> _Directions for this task_:
Repeat the records exactly. Leave out the pictures.

[Data entries]
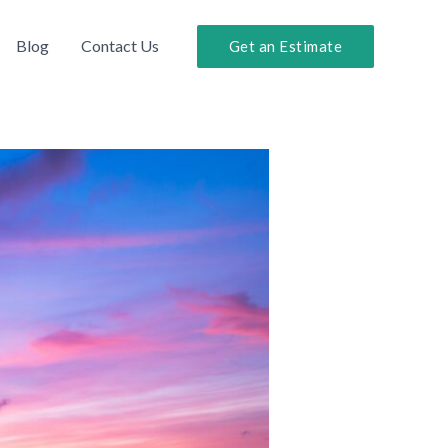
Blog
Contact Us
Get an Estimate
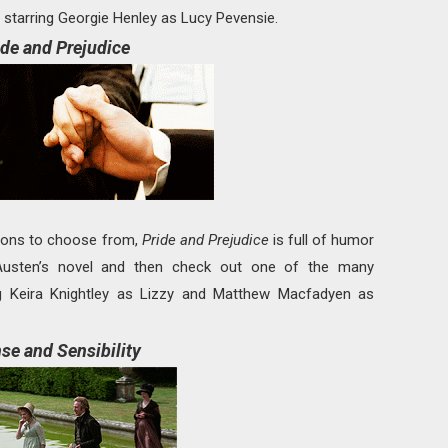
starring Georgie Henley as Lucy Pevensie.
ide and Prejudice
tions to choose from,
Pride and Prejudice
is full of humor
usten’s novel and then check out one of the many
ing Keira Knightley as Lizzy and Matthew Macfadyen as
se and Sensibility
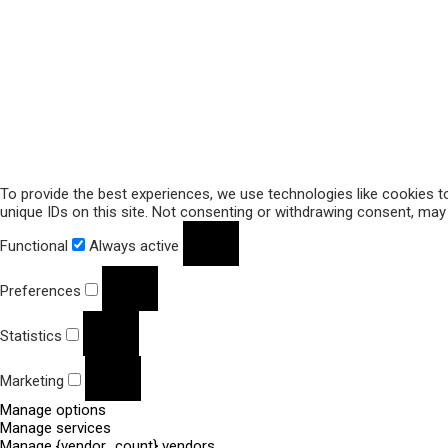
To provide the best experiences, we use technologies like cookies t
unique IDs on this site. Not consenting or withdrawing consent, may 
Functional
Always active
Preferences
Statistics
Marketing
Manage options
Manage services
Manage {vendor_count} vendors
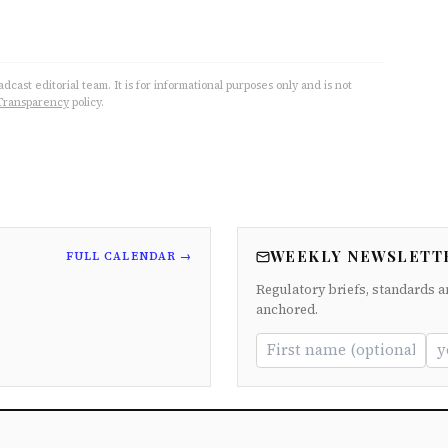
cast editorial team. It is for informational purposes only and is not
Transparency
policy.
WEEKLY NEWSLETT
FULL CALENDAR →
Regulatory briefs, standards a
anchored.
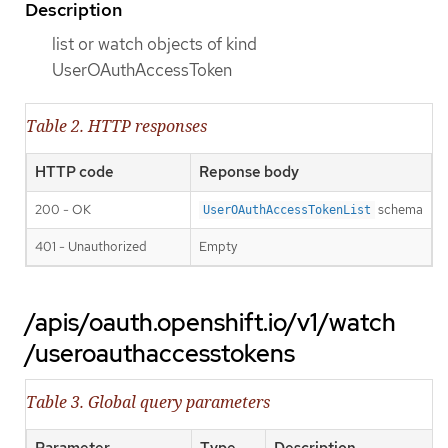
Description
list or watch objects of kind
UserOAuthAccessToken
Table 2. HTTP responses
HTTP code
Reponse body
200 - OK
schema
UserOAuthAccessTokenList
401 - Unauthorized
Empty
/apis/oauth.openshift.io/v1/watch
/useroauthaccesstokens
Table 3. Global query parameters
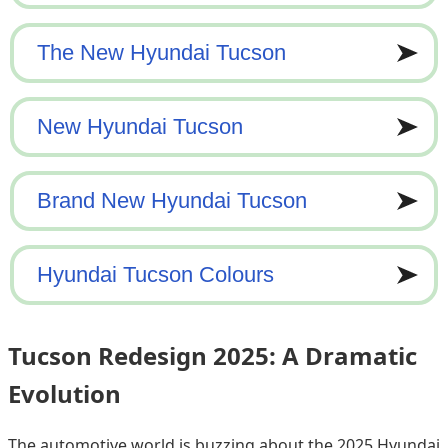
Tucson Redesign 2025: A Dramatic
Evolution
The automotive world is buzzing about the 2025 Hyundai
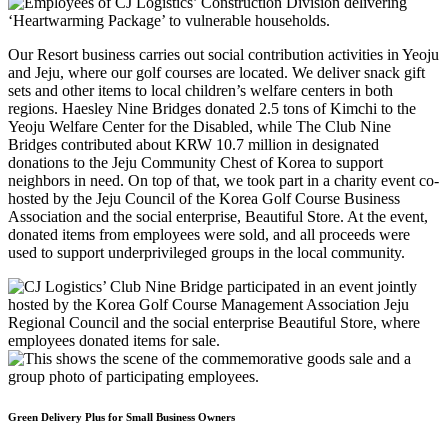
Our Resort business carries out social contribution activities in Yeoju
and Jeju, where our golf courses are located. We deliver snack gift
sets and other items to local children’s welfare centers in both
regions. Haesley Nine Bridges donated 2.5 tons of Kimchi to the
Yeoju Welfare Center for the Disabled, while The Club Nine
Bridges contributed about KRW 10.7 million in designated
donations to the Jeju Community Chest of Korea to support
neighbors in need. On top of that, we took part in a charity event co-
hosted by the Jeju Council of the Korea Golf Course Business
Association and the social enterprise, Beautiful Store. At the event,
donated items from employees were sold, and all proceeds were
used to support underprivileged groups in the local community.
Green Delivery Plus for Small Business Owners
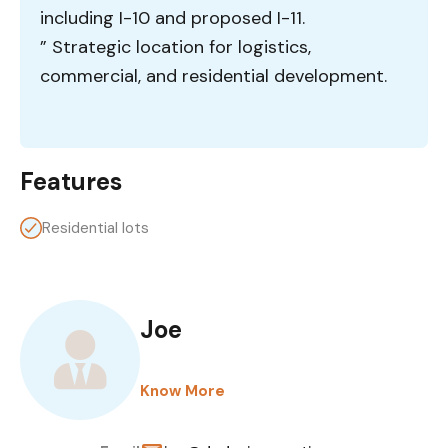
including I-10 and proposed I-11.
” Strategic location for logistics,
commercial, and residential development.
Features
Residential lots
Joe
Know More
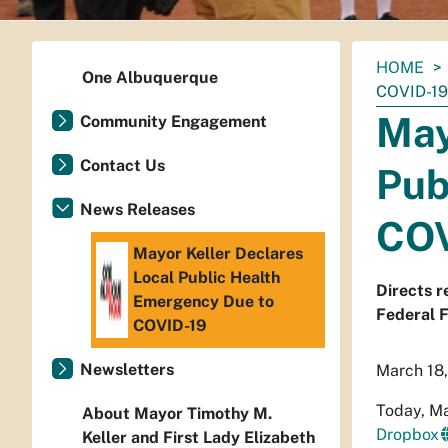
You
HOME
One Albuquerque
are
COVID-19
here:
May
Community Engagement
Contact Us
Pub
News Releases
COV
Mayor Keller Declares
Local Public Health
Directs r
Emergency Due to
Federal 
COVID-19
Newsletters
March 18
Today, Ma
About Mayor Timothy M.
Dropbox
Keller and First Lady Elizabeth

> _Answer_:
Blog
Contact Us
Get an Estimate
starring Georgie Henley as Lucy Pevensie.
ide and Prejudice
tions to choose from,
Pride and Prejudice
is full of humor
usten’s novel and then check out one of the many
ing Keira Knightley as Lizzy and Matthew Macfadyen as
se and Sensibility
To provide the best experiences, we use technologies like cookies t
unique IDs on this site. Not consenting or withdrawing consent, may 
Functional
Always active
Preferences
Statistics
Marketing
Manage options
Manage services
Manage {vendor_count} vendors
cast editorial team. It is for informational purposes only and is not
Transparency
policy.
WEEKLY NEWSLETT
FULL CALENDAR →
Regulatory briefs, standards a
anchored.
Description
list or watch objects of kind
UserOAuthAccessToken
Table 2. HTTP responses
HTTP code
Reponse body
200 - OK
schema
UserOAuthAccessTokenList
401 - Unauthorized
Empty
/apis/oauth.openshift.io/v1/watch
/useroauthaccesstokens
Table 3. Global query parameters
Tucson Redesign 2025: A Dramatic
Evolution
The automotive world is buzzing about the 2025 Hyundai
Our Resort business carries out social contribution activities in Yeoju
and Jeju, where our golf courses are located. We deliver snack gift
sets and other items to local children’s welfare centers in both
regions. Haesley Nine Bridges donated 2.5 tons of Kimchi to the
Yeoju Welfare Center for the Disabled, while The Club Nine
Bridges contributed about KRW 10.7 million in designated
donations to the Jeju Community Chest of Korea to support
neighbors in need. On top of that, we took part in a charity event co-
hosted by the Jeju Council of the Korea Golf Course Business
Association and the social enterprise, Beautiful Store. At the event,
donated items from employees were sold, and all proceeds were
used to support underprivileged groups in the local community.
Green Delivery Plus for Small Business Owners
including I-10 and proposed I-11.
” Strategic location for logistics,
commercial, and residential development.
Features
Residential lots
Joe
Know More
You
HOME
One Albuquerque
are
COVID-19
here:
May
Community Engagement
Contact Us
Pub
News Releases
COV
Mayor Keller Declares
Local Public Health
Directs r
Emergency Due to
Federal 
COVID-19
Newsletters
March 18
Today, Ma
About Mayor Timothy M.
Dropbox
Keller and First Lady Elizabeth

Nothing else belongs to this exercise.